TASK DETAILS
From the entries below, return exactly the lines beginning at the one that contains "Firearms Accessories" and ending at the one that contains "States of the", both of them included, and only those lines.

MATERIAL FOR THE TASK section start

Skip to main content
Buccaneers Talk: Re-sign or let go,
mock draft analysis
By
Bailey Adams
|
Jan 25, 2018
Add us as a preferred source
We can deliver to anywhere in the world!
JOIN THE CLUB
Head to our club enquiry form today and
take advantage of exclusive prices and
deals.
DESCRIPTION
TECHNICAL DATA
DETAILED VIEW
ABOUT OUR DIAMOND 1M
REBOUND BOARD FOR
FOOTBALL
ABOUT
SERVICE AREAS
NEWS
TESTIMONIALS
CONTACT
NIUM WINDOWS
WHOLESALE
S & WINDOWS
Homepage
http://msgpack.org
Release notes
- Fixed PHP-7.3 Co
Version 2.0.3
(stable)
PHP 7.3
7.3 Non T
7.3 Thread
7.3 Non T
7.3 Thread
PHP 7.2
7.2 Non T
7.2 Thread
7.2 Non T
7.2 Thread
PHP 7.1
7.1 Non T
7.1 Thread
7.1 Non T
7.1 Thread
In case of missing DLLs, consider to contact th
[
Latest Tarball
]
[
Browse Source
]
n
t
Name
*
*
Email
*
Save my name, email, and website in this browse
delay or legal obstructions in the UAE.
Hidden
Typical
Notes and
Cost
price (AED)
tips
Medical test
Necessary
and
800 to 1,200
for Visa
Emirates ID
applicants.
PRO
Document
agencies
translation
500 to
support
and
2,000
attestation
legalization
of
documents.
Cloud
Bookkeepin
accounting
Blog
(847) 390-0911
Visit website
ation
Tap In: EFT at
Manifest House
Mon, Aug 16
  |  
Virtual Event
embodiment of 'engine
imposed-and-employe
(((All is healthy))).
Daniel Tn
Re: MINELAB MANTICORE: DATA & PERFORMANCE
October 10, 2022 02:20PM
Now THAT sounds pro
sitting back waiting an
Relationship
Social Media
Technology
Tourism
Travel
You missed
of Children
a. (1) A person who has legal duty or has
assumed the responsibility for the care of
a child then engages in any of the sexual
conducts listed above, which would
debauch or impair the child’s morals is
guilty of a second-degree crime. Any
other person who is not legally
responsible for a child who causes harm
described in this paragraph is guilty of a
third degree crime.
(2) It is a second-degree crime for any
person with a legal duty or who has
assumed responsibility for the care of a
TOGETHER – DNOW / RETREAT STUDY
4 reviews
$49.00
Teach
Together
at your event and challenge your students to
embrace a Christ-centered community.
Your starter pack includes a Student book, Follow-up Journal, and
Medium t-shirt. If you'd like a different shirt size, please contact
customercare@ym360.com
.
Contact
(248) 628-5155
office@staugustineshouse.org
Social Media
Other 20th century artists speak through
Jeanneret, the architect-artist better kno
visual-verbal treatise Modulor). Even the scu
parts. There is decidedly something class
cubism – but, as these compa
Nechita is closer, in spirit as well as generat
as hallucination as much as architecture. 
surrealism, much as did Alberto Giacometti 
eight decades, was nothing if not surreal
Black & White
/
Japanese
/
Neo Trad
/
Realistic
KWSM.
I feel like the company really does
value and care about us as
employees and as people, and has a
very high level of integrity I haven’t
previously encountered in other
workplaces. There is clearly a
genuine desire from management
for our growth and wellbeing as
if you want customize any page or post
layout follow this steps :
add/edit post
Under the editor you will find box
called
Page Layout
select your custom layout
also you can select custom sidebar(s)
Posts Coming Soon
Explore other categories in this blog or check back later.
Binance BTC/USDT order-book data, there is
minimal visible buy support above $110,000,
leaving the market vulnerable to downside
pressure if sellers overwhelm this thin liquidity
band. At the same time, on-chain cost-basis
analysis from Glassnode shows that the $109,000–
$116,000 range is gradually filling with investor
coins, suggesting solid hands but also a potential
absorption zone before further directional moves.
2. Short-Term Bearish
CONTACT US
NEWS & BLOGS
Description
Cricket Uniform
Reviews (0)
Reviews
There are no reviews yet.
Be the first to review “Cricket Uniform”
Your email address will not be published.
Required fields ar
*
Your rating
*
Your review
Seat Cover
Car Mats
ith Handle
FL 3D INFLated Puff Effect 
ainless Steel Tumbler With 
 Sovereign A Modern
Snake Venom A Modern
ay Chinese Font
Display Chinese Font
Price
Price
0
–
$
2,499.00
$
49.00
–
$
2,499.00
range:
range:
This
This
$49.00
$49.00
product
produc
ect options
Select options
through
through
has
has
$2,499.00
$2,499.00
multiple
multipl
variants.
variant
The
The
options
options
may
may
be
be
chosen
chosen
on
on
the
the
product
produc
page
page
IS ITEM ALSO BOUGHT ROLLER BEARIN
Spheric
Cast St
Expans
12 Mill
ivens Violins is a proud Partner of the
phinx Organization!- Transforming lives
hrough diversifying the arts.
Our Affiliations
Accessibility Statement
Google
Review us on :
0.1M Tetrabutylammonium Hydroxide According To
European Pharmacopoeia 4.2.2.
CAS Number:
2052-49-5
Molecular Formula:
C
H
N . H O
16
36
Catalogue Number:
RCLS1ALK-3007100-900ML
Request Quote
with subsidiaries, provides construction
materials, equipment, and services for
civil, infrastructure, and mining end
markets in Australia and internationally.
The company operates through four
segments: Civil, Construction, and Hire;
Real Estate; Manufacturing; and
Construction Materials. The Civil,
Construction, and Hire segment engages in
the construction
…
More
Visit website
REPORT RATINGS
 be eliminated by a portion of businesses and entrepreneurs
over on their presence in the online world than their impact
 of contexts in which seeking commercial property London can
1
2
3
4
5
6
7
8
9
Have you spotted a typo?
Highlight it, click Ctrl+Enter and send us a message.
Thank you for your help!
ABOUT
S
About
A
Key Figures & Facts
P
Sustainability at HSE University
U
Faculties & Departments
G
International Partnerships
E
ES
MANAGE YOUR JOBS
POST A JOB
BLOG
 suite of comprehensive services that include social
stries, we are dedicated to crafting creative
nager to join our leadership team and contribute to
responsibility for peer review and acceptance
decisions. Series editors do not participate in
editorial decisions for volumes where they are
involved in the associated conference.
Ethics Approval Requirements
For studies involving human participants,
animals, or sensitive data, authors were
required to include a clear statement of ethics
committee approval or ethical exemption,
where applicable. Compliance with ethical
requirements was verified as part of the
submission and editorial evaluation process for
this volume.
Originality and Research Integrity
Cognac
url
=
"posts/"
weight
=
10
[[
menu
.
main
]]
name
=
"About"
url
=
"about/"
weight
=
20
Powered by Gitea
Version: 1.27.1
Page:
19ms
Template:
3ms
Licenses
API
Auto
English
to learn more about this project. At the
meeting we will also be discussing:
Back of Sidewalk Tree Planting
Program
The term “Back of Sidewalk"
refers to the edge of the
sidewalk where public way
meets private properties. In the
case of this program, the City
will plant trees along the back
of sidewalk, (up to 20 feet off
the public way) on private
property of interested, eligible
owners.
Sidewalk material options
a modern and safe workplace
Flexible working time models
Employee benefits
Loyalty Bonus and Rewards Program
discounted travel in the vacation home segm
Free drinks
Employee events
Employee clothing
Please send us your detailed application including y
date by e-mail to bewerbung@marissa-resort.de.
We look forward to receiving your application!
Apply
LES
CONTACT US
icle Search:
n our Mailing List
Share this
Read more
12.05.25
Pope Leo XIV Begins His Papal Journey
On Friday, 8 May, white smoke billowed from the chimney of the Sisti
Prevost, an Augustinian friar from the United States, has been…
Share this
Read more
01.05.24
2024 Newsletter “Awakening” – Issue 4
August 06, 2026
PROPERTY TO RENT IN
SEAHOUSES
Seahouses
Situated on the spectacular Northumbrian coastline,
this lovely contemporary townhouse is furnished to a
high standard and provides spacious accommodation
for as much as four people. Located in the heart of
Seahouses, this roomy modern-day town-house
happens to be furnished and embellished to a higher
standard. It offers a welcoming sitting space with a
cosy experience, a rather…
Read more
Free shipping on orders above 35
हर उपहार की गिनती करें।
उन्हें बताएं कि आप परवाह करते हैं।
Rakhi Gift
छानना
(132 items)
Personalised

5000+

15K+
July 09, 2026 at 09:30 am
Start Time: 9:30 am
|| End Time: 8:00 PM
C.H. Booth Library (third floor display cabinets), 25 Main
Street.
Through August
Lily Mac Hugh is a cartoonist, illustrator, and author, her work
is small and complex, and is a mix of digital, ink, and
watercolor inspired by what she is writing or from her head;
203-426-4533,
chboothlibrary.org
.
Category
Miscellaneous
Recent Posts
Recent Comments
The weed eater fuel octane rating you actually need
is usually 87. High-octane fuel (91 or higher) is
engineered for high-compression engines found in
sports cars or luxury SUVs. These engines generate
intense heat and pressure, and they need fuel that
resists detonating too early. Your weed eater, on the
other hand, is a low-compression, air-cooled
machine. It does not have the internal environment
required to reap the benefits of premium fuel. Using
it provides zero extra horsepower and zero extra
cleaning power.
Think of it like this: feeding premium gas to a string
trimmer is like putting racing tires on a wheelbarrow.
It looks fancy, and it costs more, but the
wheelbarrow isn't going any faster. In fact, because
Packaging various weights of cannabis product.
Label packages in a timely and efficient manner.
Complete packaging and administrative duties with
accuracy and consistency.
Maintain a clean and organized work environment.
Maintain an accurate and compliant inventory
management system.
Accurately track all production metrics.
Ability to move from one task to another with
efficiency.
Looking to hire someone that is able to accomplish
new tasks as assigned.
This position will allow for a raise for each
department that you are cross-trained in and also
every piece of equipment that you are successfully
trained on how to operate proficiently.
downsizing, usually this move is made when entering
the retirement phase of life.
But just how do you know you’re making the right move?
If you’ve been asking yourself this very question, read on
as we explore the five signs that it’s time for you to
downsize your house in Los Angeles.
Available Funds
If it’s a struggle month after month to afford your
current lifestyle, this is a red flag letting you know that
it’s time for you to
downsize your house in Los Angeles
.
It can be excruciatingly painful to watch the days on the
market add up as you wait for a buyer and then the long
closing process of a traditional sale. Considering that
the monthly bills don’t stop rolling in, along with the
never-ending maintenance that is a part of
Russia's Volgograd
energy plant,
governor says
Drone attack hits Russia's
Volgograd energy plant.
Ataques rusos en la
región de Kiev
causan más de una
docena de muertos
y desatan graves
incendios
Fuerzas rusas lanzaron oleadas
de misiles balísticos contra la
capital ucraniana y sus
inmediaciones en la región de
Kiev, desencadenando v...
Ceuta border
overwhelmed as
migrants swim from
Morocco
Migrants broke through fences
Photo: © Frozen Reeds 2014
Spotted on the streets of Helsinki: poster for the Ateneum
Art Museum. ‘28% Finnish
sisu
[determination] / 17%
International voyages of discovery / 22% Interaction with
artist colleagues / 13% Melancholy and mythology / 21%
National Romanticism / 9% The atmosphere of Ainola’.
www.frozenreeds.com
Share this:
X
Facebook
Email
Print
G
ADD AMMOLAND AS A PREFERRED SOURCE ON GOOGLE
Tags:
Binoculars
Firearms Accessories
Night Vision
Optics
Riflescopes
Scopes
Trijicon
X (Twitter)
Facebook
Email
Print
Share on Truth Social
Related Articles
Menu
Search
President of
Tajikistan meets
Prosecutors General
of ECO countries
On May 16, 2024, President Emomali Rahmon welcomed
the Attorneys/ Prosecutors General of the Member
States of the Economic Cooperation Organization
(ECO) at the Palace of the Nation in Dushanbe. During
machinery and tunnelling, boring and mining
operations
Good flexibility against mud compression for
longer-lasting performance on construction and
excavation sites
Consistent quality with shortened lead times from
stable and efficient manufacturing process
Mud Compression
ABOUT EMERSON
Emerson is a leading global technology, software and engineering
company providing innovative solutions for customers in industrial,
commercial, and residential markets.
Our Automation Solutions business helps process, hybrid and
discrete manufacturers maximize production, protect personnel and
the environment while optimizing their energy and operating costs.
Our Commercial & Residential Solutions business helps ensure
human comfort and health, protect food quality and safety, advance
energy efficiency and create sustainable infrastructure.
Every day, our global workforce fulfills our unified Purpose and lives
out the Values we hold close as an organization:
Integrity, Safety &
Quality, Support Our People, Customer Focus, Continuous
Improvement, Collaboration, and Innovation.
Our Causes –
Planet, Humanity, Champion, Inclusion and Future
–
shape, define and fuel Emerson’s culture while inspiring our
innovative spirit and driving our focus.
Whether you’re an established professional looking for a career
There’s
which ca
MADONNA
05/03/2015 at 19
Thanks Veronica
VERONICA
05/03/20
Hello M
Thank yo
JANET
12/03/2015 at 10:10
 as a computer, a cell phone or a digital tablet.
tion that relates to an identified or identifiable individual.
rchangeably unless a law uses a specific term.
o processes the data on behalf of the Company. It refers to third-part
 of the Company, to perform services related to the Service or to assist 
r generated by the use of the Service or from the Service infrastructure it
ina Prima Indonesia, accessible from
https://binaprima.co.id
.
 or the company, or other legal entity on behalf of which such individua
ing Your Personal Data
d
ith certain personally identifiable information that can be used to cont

MATERIAL FOR THE TASK section end

EXERCISE OUTPUT
Firearms Accessories
Night Vision
Optics
Riflescopes
Scopes
Trijicon
X (Twitter)
Facebook
Email
Print
Share on Truth Social
Related Articles
Menu
Search
President of
Tajikistan meets
Prosecutors General
of ECO countries
On May 16, 2024, President Emomali Rahmon welcomed
the Attorneys/ Prosecutors General of the Member
States of the Economic Cooperation Organization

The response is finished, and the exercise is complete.